#### GIVEN INFORMATION

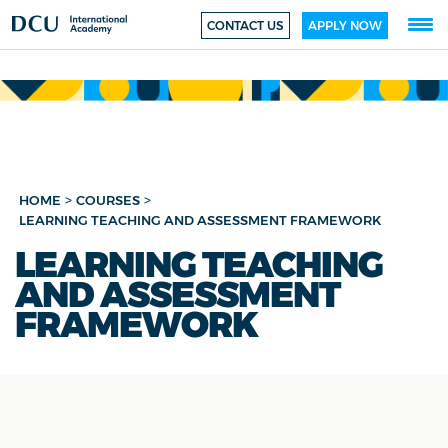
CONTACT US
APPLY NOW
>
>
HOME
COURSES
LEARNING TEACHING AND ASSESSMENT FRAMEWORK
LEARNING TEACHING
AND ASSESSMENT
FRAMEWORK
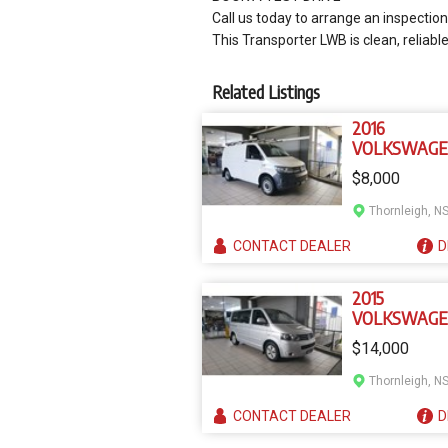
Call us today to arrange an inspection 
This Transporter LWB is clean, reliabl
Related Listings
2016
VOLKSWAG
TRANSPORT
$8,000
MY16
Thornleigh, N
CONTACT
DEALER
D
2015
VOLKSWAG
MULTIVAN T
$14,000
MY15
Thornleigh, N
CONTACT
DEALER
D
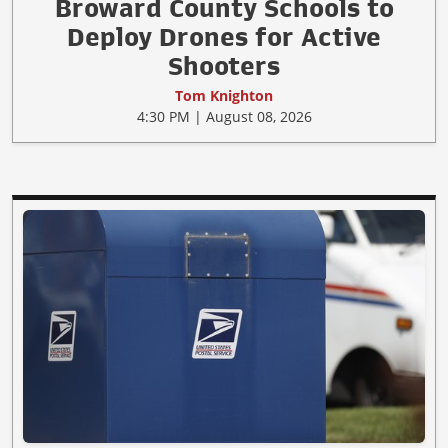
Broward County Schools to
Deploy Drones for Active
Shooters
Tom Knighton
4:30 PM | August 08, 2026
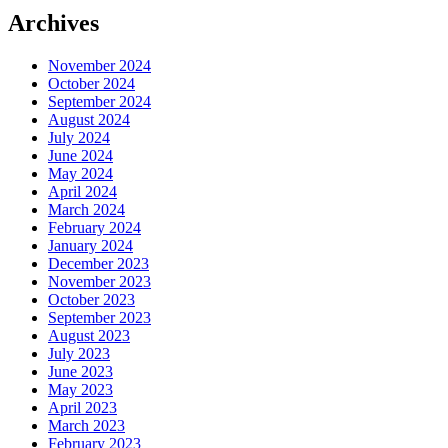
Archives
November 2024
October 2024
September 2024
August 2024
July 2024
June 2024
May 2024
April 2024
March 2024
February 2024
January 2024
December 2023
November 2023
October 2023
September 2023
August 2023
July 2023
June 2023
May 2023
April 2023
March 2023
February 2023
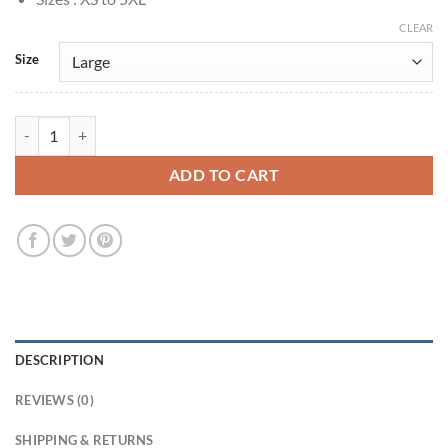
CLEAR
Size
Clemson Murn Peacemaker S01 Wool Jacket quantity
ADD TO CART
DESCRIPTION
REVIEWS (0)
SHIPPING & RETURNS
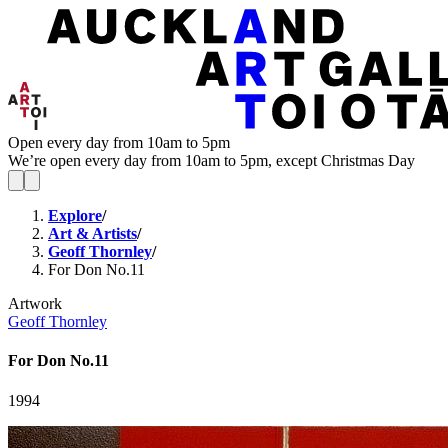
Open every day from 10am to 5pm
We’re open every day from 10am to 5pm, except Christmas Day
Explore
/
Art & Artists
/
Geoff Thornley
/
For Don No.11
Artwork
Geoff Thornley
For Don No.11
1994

########

== REQUIRED ACTION ==
Repeat the listing above exactly, omitting the pictures it contains.

== ANSWER TO THIS TASK ==
CONTACT US
APPLY NOW
>
>
HOME
COURSES
LEARNING TEACHING AND ASSESSMENT FRAMEWORK
LEARNING TEACHING
AND ASSESSMENT
FRAMEWORK
Call us today to arrange an inspection 
This Transporter LWB is clean, reliabl
Related Listings
2016
VOLKSWAG
TRANSPORT
$8,000
MY16
Thornleigh, N
CONTACT
DEALER
D
2015
VOLKSWAG
MULTIVAN T
$14,000
MY15
Thornleigh, N
CONTACT
DEALER
D
Broward County Schools to
Deploy Drones for Active
Shooters
Tom Knighton
4:30 PM | August 08, 2026
Archives
November 2024
October 2024
September 2024
August 2024
July 2024
June 2024
May 2024
April 2024
March 2024
February 2024
January 2024
December 2023
November 2023
October 2023
September 2023
August 2023
July 2023
June 2023
May 2023
April 2023
March 2023
February 2023
CLEAR
Size
Clemson Murn Peacemaker S01 Wool Jacket quantity
ADD TO CART
DESCRIPTION
REVIEWS (0)
SHIPPING & RETURNS
Open every day from 10am to 5pm
We’re open every day from 10am to 5pm, except Christmas Day
Explore
/
Art & Artists
/
Geoff Thornley
/
For Don No.11
Artwork
Geoff Thornley
For Don No.11
1994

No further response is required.